No Access Person of The Corporation, or any of it’s subsidiaries, shall purchase or sell, directly or indirectly, any security in which he or she has, or by reason of such transaction acquires, any direct or indirect beneficial ownership and which he or she knows or should have known at the time of such purchase or sale:
 


 
1.
is being considered for purchase or sale by the Corporation; or
 
2.
is being purchased or sold by the Corporation; or
 
3.
is being sold short by the Corporation.

III.
EXEMPTED TRANSACTIONS

 
A.
The prohibitions of Section 2 of this Code shall not apply to:
 
1.
Purchases or sales affected in any account over which the Access Person has no direct or indirect influence or control.
 
2.
Purchases or sales of securities that are not eligible for purchase or sale by the Corporation.
 
3.
Purchases or sales that are not voluntary or purposefully made on the part of either the Access Person or the Corporation.
 
4.
Purchases, which are part of an automatic dividend reinvestment plan.
 
5.
Purchases effected upon the exercise of rights issued by an issuer pro-rata to all holders of a class of securities, to the extent such rights were acquired from the issuer, and sales of such rights so acquired.
 
6.
Purchases or sales that receive the prior approval of the Corporation’s Board because they are only remotely potentially harmful to the Corporation, because they would be very unlikely to affect a highly institutional market, or because they clearly are not related economically to the securities to be purchased, sold or held by the Corporation.

IV.
REPORTING

 
A.
Every Access Person shall voluntarily report to the Corporation, on a timely basis, the information described in Section 4(c) of this Code with respect to transactions in any security in which such Access Person has, or by reason of such transaction acquires, any direct or indirect beneficial ownership in the security; provided, however, that an Access Person shall not be required to make a report with respect to transactions effected for any account over which such person does not have any direct or indirect influence.
 
B.
An employee of the Corporation who is not an Access Person need only report a transaction in a security if such director, at the time of that transaction, knew or, in the ordinary course of fulfilling his or her official duties as a director of the Corporation, should have known that, during the 15-day period immediately preceding the date of the transaction by the director, such security was purchased or sold by the Corporation or was being considered by the Corporation or its investment advisor for the purchase or sale by the Corporation.
 
C.
Every report shall be made not later than 10 days after the end of the calendar quarter in which the transaction to which the report relates was effected, and shall contain the following information:
 
1.
The date of the transaction, the title and number of shares, and the principal amount of each security involved.
 
2.
The nature of the transaction (i.e., purchase, sale or any other type of acquisition or disposition).
 
3.
The price at which the transaction was effected.
 
4.
The name of the broker, dealer or bank with or through whom the transaction was effected.
 
D.
It is the intent of the Corporation to abide by Rule 17j-1, dictating the reporting requirement, and as the Rule is amended, from time to time, to review the Rule to insure that the Corporation diligently abides by all aspects of the reporting requirements under said Rule.
 


V.
SANCTIONS

 
A.
Section (b)(1) of Rule 17j-1 requires Corporations to “use reasonable diligence, and institute procedures reasonably necessary, to prevent violations” of its codes of ethics.
 
B.
Upon discovering a violation of this Code of Ethics, the board of directors of the Corporation may impose such sanctions as it deems appropriate, including, inter alia, a letter of censure or suspension or termination of the employment of the violator.

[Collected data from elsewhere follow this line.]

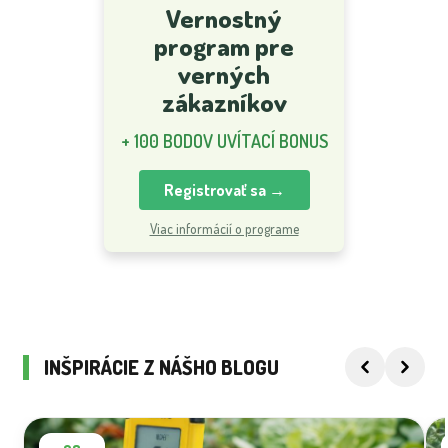
Vernostný
program pre
verných
zákazníkov
+ 100 BODOV UVÍTACÍ BONUS
Registrovať sa →
Viac informácií o programe
INŠPIRÁCIE Z NÁŠHO BLOGU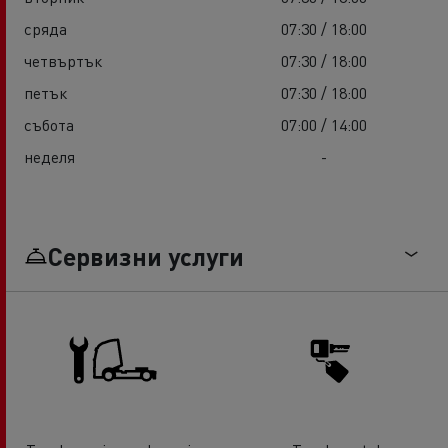
сряда
07:30 / 18:00
четвъртък
07:30 / 18:00
петък
07:30 / 18:00
събота
07:00 / 14:00
неделя
-
Сервизни услуги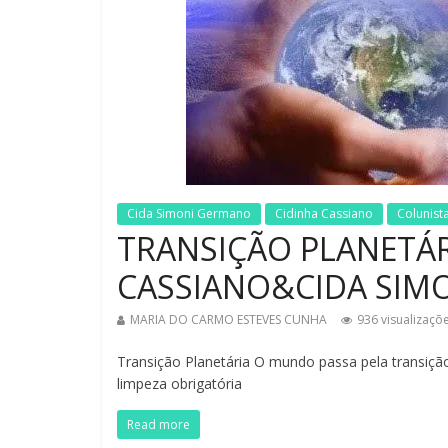
Cida Simoni Germano
Cidinha Cassiano
Colunist
TRANSIÇÃO PLANETÁR
CASSIANO&CIDA SIM
MARIA DO CARMO ESTEVES CUNHA
936 visualizaçõ
Transição Planetária O mundo passa pela transiçã
limpeza obrigatória
Read more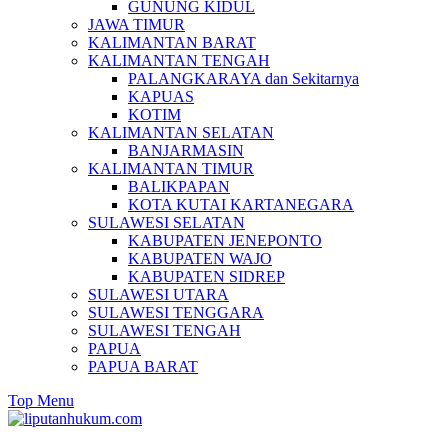
GUNUNG KIDUL
JAWA TIMUR
KALIMANTAN BARAT
KALIMANTAN TENGAH
PALANGKARAYA dan Sekitarnya
KAPUAS
KOTIM
KALIMANTAN SELATAN
BANJARMASIN
KALIMANTAN TIMUR
BALIKPAPAN
KOTA KUTAI KARTANEGARA
SULAWESI SELATAN
KABUPATEN JENEPONTO
KABUPATEN WAJO
KABUPATEN SIDREP
SULAWESI UTARA
SULAWESI TENGGARA
SULAWESI TENGAH
PAPUA
PAPUA BARAT
Top Menu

Such a violation might include, but are not limited to, filing incomplete, untimely, or false reports and engaging in any manipulative practice or course of business that operates as a fraud upon such registered investment company.
 
C.
Rule 17j-1 does not supplant any obligation or prohibition to which an Access Person may be subject under the Investment Advisors Act of 1940 or any other federal securities laws.